The gay marriage debate has been a bit messy for party lines, as many Democrats have been quiet on the matter of same-sex unions and many Republicans who feel that families should have the same rights regardless of sexuality have been marginalized — but what seems to be apparent is that regardless of party affiliation, voters are still vacillating when it comes to supporting candidates who have stood up to advocate for gay marriage.

Two such GOPers who took a bold stance supporting gay marriage back when the issue was up for approval in New York State are New York State Senators Roy McDonald and Stephen Saland, among four Republicans who voted in favor allowing the measure to pass — and now the two’s recent primary races have been considered “too close to call,” requiring absentee ballots to determine the winner.

Back in June of 2011, when gay marriage passed in New York, McDonald made national headlines not only for his bold stance for equality, but also his condemnation of partisan politics. Back then, McDonald plainly and beautifully said:

You get to the point where you evolve in your life where everything isn’t black and white, good and bad, and you try to do the right thing … You might not like that. You might be very cynical about that. Well, f*ck it, I don’t care what you think. I’m trying to do the right thing … I’m tired of Republican-Democrat politics. They can take the job and shove it. I come from a blue-collar background. I’m trying to do the right thing, and that’s where I’m going with this.”

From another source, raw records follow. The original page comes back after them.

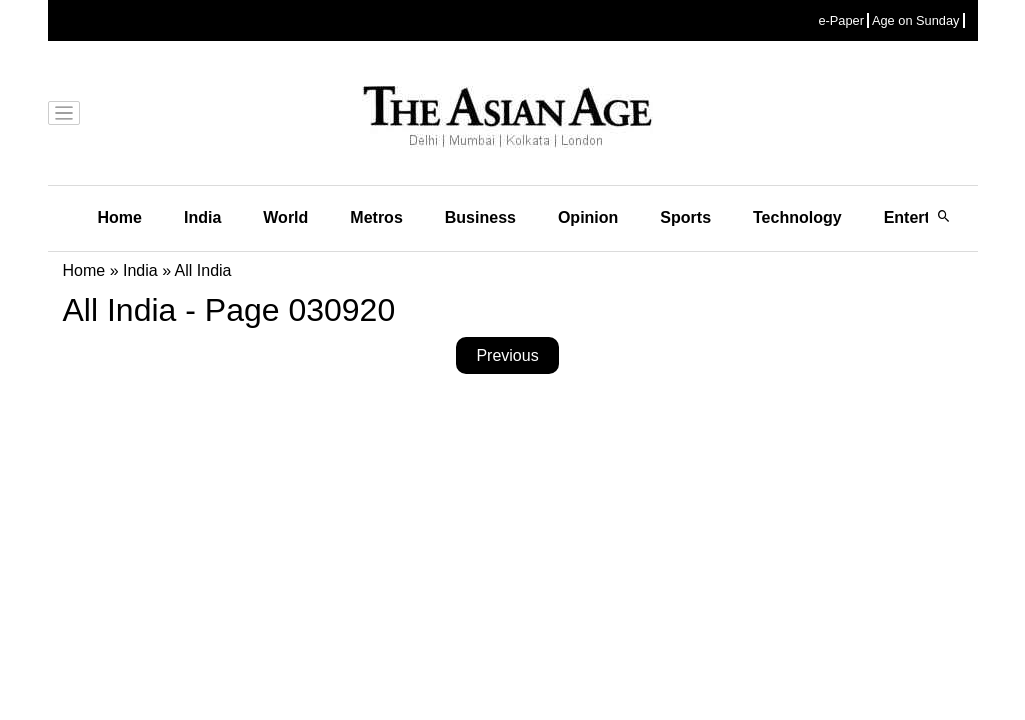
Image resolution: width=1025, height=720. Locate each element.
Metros (376, 217)
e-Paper (841, 20)
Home (120, 217)
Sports (685, 217)
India (202, 217)
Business (480, 217)
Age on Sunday (916, 20)
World (285, 217)
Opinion (588, 217)
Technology (797, 217)
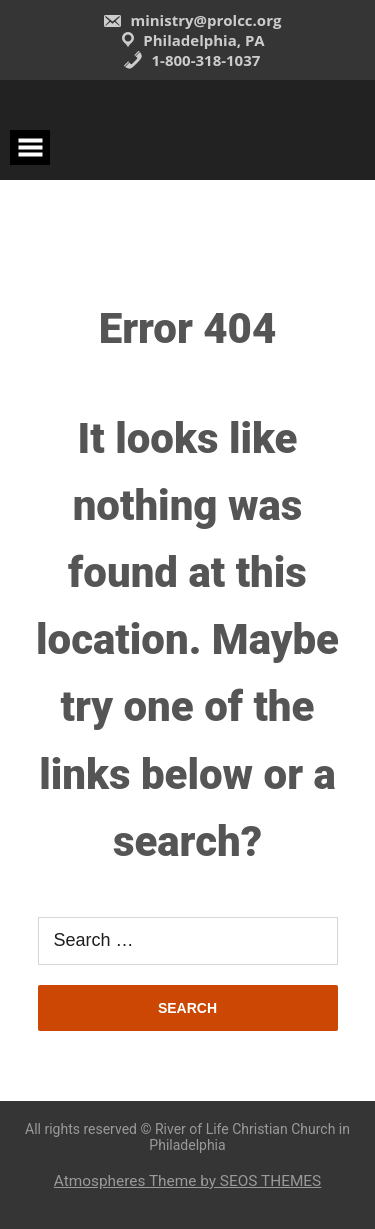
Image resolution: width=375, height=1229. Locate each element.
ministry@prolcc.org (192, 20)
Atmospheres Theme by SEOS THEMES (187, 1181)
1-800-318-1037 (192, 60)
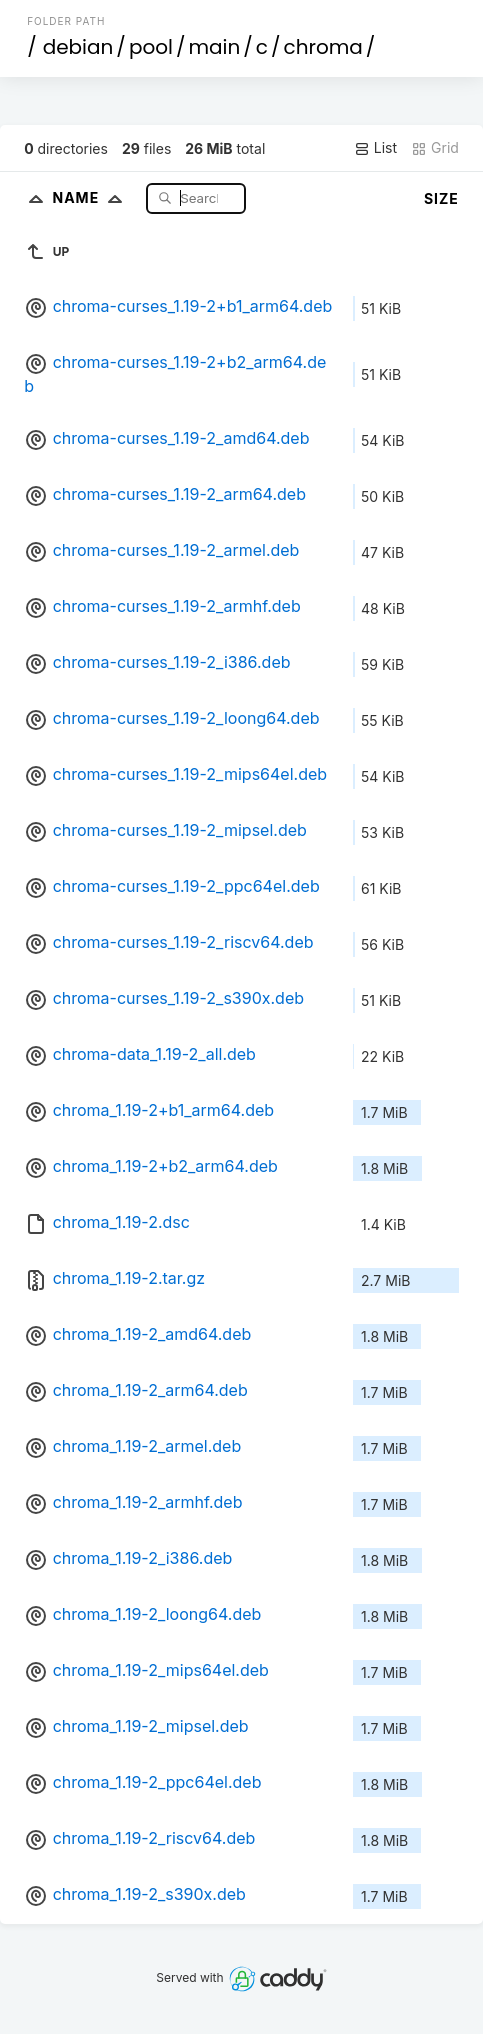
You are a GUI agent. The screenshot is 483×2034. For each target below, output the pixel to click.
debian (78, 47)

Of the challenges now seen by Republicans who broke party ranks to support gay marriage, opponents of gay marriage like NOM’s Brian Brown say that the message sent by anti-gay voters is clear:

“We are in jubilation over here … I don’t think a Republican Senate incumbent has been defeated [in New York] in probably 40 years. From day one we said any Republican who voted to defend gay marriage would be voting to end their career and we were right. The folks who promised them money, and sold them on the idea that money would win elections were lying through their teeth.”

Despite threats, though, McDonald has no regrets about his gay marriage stance and still believes he is on the right side of history — he said Friday:

“I did what I thought was right. I have no regrets about it.”

Does gay marriage and a politicians stance on the matter influence your vote?